• **DATASET CONTENT**
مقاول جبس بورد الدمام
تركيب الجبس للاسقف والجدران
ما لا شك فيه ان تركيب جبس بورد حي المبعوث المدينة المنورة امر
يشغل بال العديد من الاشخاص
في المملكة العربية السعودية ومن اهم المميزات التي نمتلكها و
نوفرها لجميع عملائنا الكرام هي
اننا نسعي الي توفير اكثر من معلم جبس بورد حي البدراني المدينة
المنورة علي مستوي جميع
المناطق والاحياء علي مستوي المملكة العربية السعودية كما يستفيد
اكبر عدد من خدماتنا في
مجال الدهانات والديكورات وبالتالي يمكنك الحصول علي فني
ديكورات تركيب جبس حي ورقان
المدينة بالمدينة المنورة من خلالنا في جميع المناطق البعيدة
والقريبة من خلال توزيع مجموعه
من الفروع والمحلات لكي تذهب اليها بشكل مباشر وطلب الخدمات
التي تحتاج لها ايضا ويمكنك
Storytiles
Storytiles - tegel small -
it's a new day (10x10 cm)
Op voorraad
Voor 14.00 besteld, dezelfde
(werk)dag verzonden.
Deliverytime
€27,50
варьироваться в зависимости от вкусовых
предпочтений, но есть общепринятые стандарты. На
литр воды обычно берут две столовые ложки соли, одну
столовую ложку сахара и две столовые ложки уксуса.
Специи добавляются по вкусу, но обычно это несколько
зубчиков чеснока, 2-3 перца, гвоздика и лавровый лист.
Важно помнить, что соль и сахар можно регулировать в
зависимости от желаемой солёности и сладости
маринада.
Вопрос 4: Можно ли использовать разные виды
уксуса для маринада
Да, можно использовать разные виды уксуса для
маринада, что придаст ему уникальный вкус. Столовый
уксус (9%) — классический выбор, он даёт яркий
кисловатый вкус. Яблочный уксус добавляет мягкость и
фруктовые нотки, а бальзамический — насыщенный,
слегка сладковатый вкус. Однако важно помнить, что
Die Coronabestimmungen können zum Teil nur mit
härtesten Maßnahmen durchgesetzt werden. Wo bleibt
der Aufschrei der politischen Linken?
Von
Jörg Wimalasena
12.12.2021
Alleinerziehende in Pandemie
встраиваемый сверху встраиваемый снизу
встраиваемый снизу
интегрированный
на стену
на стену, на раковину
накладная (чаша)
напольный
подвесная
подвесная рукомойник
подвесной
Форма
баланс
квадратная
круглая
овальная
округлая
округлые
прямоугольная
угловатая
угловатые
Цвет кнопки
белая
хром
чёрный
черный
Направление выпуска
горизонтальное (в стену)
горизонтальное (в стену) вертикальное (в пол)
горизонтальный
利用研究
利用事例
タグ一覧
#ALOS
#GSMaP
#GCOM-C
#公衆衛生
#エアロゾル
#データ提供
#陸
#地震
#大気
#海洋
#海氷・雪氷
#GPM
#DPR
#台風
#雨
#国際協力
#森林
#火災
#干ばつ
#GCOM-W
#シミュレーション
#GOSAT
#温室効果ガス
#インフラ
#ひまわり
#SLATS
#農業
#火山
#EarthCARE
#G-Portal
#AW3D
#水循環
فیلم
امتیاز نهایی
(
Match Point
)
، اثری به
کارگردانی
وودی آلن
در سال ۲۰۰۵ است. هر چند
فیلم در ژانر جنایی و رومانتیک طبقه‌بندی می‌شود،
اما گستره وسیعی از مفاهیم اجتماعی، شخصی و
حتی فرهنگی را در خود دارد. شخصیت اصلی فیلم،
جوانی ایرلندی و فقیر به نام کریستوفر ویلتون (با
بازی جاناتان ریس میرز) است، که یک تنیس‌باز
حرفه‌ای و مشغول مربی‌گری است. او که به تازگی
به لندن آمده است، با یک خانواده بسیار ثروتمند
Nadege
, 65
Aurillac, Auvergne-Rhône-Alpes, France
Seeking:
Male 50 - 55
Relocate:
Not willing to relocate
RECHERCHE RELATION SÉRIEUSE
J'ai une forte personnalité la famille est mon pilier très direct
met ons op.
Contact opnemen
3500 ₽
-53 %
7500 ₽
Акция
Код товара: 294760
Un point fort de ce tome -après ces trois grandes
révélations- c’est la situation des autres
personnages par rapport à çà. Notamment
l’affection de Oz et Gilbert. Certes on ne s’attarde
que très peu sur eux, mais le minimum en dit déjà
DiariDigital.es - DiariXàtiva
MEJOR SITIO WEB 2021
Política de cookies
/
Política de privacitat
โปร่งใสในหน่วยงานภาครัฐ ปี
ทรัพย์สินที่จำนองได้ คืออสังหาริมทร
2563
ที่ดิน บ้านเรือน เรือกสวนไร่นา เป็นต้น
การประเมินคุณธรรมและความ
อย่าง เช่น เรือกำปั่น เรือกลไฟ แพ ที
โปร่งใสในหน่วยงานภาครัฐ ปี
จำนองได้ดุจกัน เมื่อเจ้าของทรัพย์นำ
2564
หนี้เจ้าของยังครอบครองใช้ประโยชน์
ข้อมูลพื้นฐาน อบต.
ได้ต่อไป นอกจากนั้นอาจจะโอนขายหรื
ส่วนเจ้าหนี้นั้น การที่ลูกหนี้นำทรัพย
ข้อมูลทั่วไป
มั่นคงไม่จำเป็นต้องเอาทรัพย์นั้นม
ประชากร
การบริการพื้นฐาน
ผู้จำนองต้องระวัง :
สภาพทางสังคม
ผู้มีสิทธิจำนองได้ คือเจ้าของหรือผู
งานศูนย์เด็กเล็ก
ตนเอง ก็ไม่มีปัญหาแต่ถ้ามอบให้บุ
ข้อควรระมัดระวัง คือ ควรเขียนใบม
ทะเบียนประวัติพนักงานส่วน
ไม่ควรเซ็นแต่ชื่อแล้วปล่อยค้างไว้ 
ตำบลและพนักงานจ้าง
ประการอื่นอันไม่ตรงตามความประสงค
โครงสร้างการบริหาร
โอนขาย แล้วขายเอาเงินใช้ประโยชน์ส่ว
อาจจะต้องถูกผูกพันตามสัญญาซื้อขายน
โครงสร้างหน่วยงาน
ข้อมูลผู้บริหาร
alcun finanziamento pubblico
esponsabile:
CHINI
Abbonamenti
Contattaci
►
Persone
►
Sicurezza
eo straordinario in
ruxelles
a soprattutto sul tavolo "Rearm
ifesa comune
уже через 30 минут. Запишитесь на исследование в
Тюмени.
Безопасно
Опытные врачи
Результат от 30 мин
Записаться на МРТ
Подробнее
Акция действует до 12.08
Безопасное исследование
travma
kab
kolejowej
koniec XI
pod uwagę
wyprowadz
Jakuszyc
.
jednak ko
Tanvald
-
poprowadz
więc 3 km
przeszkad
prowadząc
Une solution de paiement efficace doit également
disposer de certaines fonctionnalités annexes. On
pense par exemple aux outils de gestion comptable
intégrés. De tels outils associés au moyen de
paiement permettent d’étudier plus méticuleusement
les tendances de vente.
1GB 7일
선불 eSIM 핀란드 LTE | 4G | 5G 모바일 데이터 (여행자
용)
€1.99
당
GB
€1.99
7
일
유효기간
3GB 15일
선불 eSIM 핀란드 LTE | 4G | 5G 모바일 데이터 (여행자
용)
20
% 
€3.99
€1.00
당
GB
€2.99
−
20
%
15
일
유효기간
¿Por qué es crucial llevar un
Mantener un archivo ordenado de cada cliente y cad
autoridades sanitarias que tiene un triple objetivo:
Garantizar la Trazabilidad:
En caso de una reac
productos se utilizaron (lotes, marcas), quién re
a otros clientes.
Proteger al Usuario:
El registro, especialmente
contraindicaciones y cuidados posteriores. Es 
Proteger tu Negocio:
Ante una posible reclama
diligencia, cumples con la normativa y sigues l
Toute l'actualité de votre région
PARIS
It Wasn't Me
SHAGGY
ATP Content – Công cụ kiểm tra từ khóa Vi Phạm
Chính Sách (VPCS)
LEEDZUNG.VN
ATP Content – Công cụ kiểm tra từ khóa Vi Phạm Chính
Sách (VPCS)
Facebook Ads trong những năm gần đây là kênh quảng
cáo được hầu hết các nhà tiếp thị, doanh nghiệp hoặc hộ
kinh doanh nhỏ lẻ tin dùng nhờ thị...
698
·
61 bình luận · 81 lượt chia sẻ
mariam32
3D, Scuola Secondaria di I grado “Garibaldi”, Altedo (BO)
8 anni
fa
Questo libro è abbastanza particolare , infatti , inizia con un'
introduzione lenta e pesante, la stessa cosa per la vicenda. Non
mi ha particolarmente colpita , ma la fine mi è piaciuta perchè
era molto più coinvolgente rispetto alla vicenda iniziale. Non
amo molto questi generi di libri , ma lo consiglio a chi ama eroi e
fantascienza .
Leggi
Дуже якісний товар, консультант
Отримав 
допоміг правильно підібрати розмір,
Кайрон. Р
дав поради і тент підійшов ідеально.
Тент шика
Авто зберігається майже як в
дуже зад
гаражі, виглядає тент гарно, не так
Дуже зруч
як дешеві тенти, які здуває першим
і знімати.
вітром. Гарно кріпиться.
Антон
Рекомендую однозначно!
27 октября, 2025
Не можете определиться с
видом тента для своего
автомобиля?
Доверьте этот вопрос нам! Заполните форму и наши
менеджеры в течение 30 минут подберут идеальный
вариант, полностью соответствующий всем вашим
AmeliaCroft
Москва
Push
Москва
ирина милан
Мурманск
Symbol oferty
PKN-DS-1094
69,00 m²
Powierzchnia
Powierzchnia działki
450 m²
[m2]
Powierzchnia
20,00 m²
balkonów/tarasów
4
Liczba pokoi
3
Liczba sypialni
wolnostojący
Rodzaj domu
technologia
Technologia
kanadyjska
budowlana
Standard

• **YOUR ASSIGNMENT**
Those lines above that contain the string "العربية" should be returned.

• **OUTPUT BELOW**
في المملكة العربية السعودية ومن اهم المميزات التي نمتلكها و
المناطق والاحياء علي مستوي المملكة العربية السعودية كما يستفيد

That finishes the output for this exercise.